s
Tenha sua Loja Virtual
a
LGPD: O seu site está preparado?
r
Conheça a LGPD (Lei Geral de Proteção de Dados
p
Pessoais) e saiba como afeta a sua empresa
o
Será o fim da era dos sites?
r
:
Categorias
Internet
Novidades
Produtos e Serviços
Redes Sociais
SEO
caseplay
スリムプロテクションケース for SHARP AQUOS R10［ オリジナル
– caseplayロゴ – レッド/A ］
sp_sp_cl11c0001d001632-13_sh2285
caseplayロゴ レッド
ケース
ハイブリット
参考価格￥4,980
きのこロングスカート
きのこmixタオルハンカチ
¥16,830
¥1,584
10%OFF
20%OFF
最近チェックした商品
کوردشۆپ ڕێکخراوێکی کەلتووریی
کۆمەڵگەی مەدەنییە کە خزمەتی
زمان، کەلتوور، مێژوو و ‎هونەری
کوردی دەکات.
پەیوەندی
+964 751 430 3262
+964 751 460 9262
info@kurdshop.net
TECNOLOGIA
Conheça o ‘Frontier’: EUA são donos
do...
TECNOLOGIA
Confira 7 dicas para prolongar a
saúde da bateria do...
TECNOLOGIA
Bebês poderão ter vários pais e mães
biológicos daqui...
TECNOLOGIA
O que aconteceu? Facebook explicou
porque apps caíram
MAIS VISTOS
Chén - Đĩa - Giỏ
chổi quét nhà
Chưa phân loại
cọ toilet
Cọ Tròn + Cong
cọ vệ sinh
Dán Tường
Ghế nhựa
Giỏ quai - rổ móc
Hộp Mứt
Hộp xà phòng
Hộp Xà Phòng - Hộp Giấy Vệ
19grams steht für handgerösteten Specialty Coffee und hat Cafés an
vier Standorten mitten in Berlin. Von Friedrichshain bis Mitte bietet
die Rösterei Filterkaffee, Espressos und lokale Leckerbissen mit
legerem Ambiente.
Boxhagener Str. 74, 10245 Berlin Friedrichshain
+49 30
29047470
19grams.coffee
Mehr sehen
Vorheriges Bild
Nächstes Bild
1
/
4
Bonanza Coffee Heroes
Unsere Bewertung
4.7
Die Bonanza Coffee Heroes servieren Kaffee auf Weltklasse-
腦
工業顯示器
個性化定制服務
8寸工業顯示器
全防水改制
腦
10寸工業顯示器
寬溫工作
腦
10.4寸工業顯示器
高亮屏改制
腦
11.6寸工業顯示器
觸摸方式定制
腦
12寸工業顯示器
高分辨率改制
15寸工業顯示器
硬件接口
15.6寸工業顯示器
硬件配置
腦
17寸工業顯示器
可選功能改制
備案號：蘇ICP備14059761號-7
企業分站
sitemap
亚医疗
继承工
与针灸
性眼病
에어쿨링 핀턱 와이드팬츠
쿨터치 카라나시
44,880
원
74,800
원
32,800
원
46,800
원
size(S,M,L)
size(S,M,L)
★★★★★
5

----

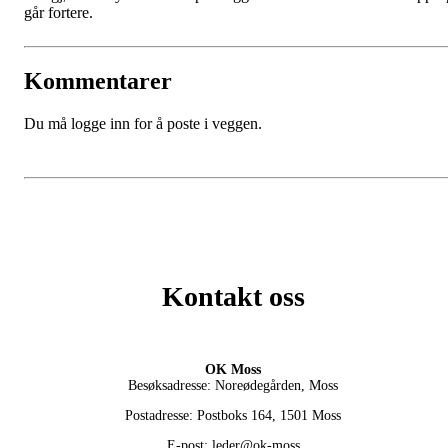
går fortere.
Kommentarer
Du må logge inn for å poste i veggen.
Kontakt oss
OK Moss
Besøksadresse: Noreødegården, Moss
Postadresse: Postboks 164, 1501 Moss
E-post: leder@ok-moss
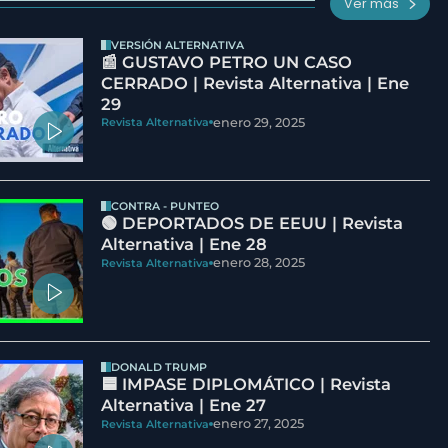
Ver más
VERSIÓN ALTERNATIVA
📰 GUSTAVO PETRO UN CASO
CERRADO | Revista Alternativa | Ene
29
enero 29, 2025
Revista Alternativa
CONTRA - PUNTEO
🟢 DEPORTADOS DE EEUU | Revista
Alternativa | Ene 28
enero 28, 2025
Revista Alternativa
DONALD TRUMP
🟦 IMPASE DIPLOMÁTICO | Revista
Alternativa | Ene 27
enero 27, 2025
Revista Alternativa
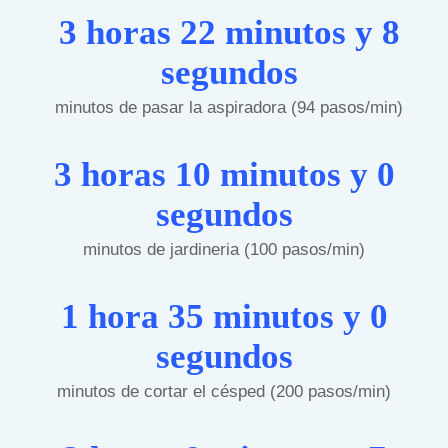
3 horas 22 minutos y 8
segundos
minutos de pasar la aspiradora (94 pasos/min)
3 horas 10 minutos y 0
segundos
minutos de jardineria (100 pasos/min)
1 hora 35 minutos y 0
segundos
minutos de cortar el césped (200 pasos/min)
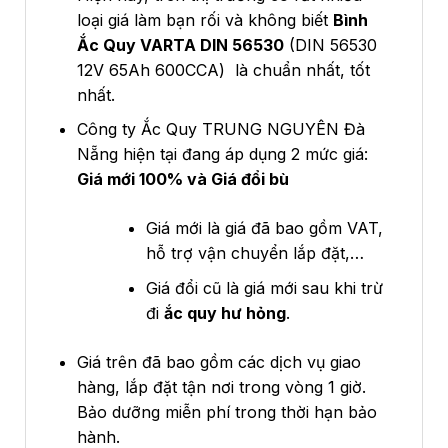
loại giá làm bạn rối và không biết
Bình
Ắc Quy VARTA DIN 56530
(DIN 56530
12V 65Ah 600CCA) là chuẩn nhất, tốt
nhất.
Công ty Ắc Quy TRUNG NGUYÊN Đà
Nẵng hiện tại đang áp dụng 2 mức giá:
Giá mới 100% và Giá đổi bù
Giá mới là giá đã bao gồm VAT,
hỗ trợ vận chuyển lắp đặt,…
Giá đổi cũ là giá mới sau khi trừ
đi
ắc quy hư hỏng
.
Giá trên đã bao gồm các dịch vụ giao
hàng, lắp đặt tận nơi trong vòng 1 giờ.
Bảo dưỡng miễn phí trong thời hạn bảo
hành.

----

- _Task to complete_: Only one part of the material above is to be transcribed, namely the lines starting with the line that has "Bebês poderão ter vários pais e mães" and going on through the line that has "19grams steht für", exactly as they stand.

- _Reply to the task_:
Bebês poderão ter vários pais e mães
biológicos daqui...
TECNOLOGIA
O que aconteceu? Facebook explicou
porque apps caíram
MAIS VISTOS
Chén - Đĩa - Giỏ
chổi quét nhà
Chưa phân loại
cọ toilet
Cọ Tròn + Cong
cọ vệ sinh
Dán Tường
Ghế nhựa
Giỏ quai - rổ móc
Hộp Mứt
Hộp xà phòng
Hộp Xà Phòng - Hộp Giấy Vệ
19grams steht für handgerösteten Specialty Coffee und hat Cafés an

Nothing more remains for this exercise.